A tradição judaica (cf Rt 4,11; 1 Sm 16,1-13; 17,12; e o Talmud: Pesahim 51,1; Nedarim 39,2) e a cristã (cf Mt 2, 4-6; Jo 7,40-42) consideram esta profecia referida ao lugar do nascimento de Cristo. Beth-léhem significa casa do pão; e Efratá (fecunda) distingue-a da homónima Belém, na Galileia.
A propósito de Miqueias considerar Belém “pequena entre as cidades…” (superlativo hebraico, a significar a mais pequena das cidades),  Mateus (Mt 2,4-6) cita o texto fazendo uma leitura atualizada para mostrar que em Jesus se cumpre esta profecia. Para isso recorre ao deraxe (recurso de atualização próprio da hermenêutica judaica, o chamado al-tiqrey: “não leias”), que tem em conta que em hebraico não se escreviam as vogais. Assim, a palavra hebraica com que se diz “as cidades de” (alfey) é lida com outras vogais de modo a significar “as principais (ou príncipes) de” (al-lufey). Nestes termos, pode Mateus dizer, não falseando o texto, mas interpretando-o: “Não és de modo nenhum a menor entre as principais cidades de Judá”.
Segundo Miqueias, Aquele que há de reinar em Israel é anterior ao tempo (“as suas origens remontam aos tempos de outrora, aos dias mais antigos”), portanto, eterno e divino. Isaías diz de outro modo a mesma realidade:  
Um menino nasceu para nós, um filho nos foi dado; tem a soberania sobre os seus om­­bros, e o seu nome é: Conselheiro-Admirável, Deus he­rói, Pai-Eterno, Príncipe da paz” (Is 9,5).
É o que Miqueias conclui no v. 4: Ele será a Paz” – o que parece ser citado em Ef 2,14.

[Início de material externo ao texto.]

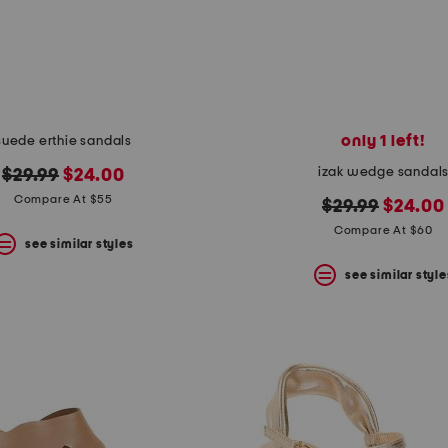
only 1 left!
suede erthie sandals
izak wedge sandal
original
new
$29.99
$24.00
price:
price:
Compare At $55
original
new
$29.99
$24.00
price:
price:
Compare At $60
see similar styles
see similar style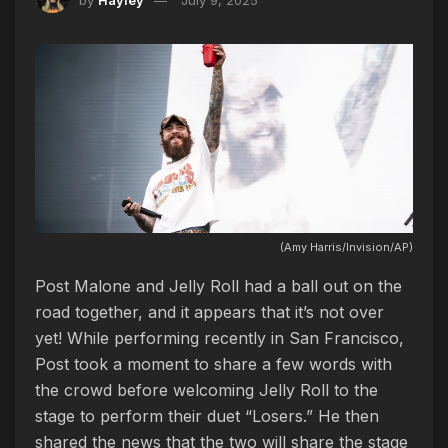
(Amy Harris/Invision/AP)
Post Malone and Jelly Roll had a ball out on the
road together, and it appears that it’s not over
yet! While performing recently in San Francisco,
Post took a moment to share a few words with
the crowd before welcoming Jelly Roll to the
stage to perform their duet “Losers.” He then
shared the news that the two will share the stage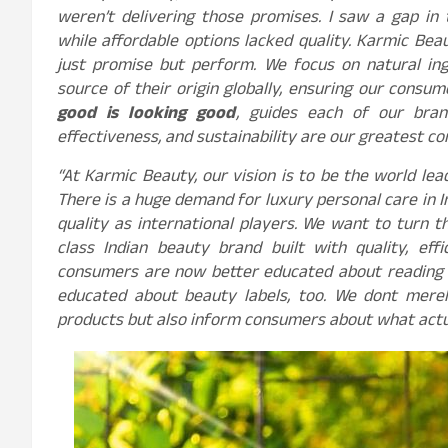
weren’t delivering those promises. I saw a gap in
while affordable options lacked quality. Karmic Beau
just promise but perform. We focus on natural ing
source of their origin globally, ensuring our consum
good is looking good
, guides each of our bran
effectiveness, and sustainability are our greatest con
“At Karmic Beauty, our vision is to be the world lea
There is a huge demand for luxury personal care in
quality as international players. We want to turn 
class Indian beauty brand built with quality, effi
consumers are now better educated about reading 
educated about beauty labels, too. We dont mere
products but also inform consumers about what actua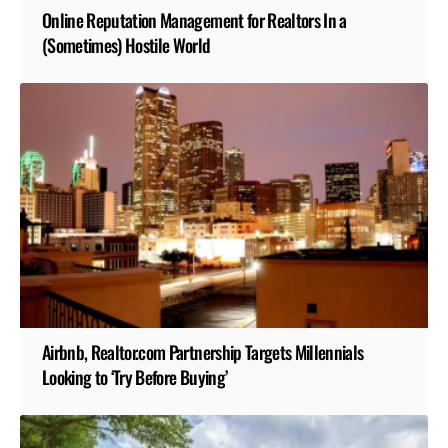
Online Reputation Management for Realtors In a
(Sometimes) Hostile World
Airbnb, Realtor.com Partnership Targets Millennials
Looking to ‘Try Before Buying’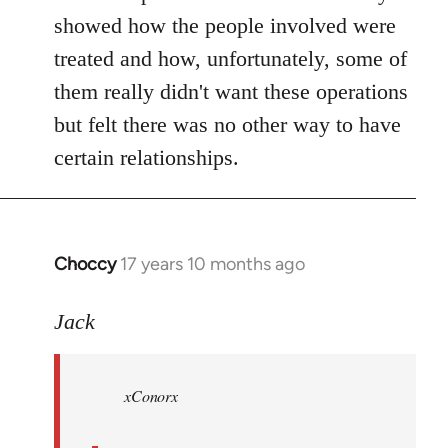
showed how the people involved were
treated and how, unfortunately, some of
them really didn't want these operations
but felt there was no other way to have
certain relationships.
Choccy
17 years 10 months ago
In
reply
to
Jack
Welcome
by
xConorx
libcom.org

E este profeta fala dum abandono provisório desta cidade e, em certa medida, dos tempos de outrora até chegar o tempo daquela “que há de ser mãe”. Assim, este tempo, plasmado na profecia de Isaías (Is 7,14:a jovem está grávida e vai dar à luz um filho, e há de pôr-lhe o nome de Emanuel”) vem realizar-se em Maria:
Hás de conceber no teu seio e dar à luz um filho, ao qual porás o nome de Jesus. Será grande e vai chamar-se Filho do Altíssimo (Lc 1,31-32). […] Completaram-se os dias de ela dar à luz e teve o seu filho primogénito, que envolveu em panos e recostou numa manjedoura, por não haver lugar para eles na hospedaria (Lc 2,6-7).”.

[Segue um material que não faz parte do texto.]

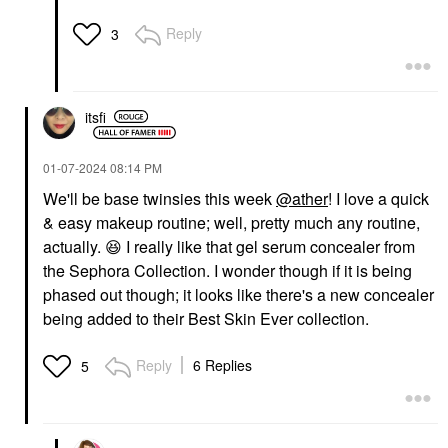
Reply
3
itsfi
‎01-07-2024
08:14 PM
We'll be base twinsies this week
@ather
! I love a quick
& easy makeup routine; well, pretty much any routine,
actually.
😆
I really like that gel serum concealer from
the Sephora Collection. I wonder though if it is being
phased out though; it looks like there's a new concealer
being added to their Best Skin Ever collection.
Reply
6 Replies
5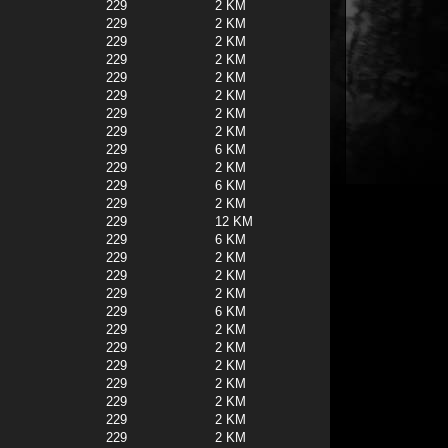
229
2 KM
229
2 KM
229
2 KM
229
2 KM
229
2 KM
229
2 KM
229
2 KM
229
2 KM
229
6 KM
229
2 KM
229
6 KM
229
2 KM
229
12 KM
229
6 KM
229
2 KM
229
2 KM
229
2 KM
229
6 KM
229
2 KM
229
2 KM
229
2 KM
229
2 KM
229
2 KM
229
2 KM
229
2 KM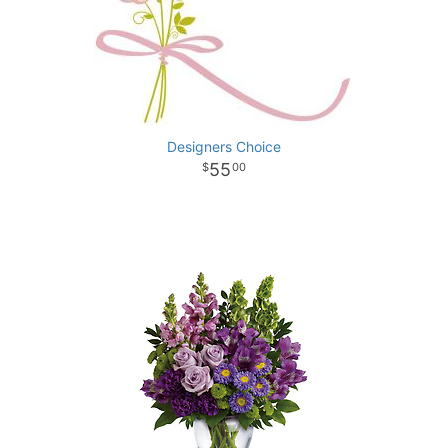
Designers Choice
55
00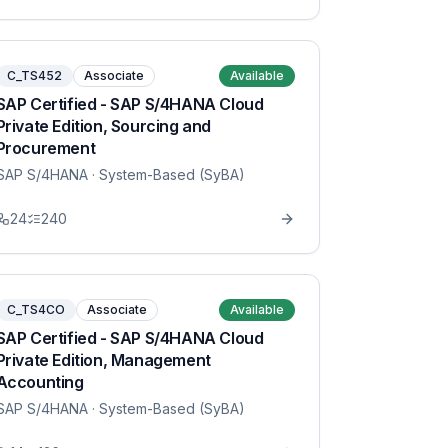
C_TS452
Associate
Available
SAP Certified - SAP S/4HANA Cloud
Private Edition, Sourcing and
Procurement
SAP S/4HANA
· System-Based (SyBA)
24
240
C_TS4CO
Associate
Available
SAP Certified - SAP S/4HANA Cloud
Private Edition, Management
Accounting
SAP S/4HANA
· System-Based (SyBA)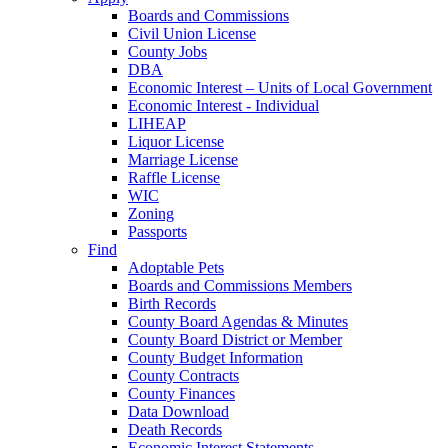
Boards and Commissions
Civil Union License
County Jobs
DBA
Economic Interest – Units of Local Government
Economic Interest - Individual
LIHEAP
Liquor License
Marriage License
Raffle License
WIC
Zoning
Passports
Find
Adoptable Pets
Boards and Commissions Members
Birth Records
County Board Agendas & Minutes
County Board District or Member
County Budget Information
County Contracts
County Finances
Data Download
Death Records
Economic Interest Statements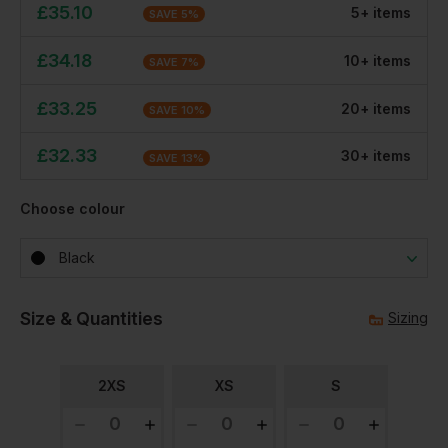
£
35.10
5
+
item
s
SAVE
5
%
£
34.18
10
+
item
s
SAVE
7
%
£
33.25
20
+
item
s
SAVE
10
%
£
32.33
30
+
item
s
SAVE
13
%
Choose colour
Black
Size & Quantities
Sizing
2XS
XS
S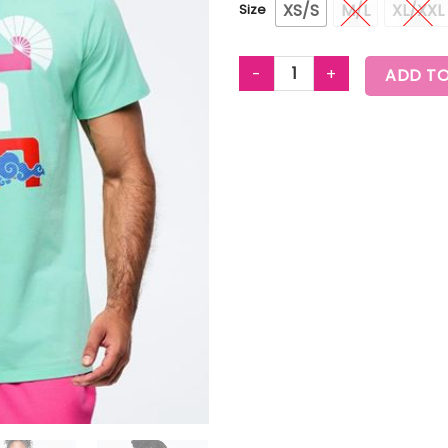
XS/S
M/L
XL/XXL
Size
EASTERN FLAVOR CREW NECK T
ADD TO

O nascimento do Messias em Belém não acontece por acaso. Nascerá em Belém e não numa grande cidade como Jerusalém, porque, se fora o orgulho a causa da cegueira dos nossos primeiros pais, de tantos dirigentes do povo de Israel e dos demais povos, Ele vem, desde logo, ensinar o caminho oposto, o único verdadeiro, o da humildade, mesmo desconcertante. Esta é uma virtude fundamental, que, desde a Sua entrada neste mundo, a todos Ele quer manifestar. O reino que vem implantar não vai ser um reino imposto pelas armas, pelo poder, mas pela humildade – um reino de serviço, de Amor, de Verdade, de Justiça, de Vida e que só os audazes arrebatam, porque os seus critérios são desconcertantes em relação aos do mundo.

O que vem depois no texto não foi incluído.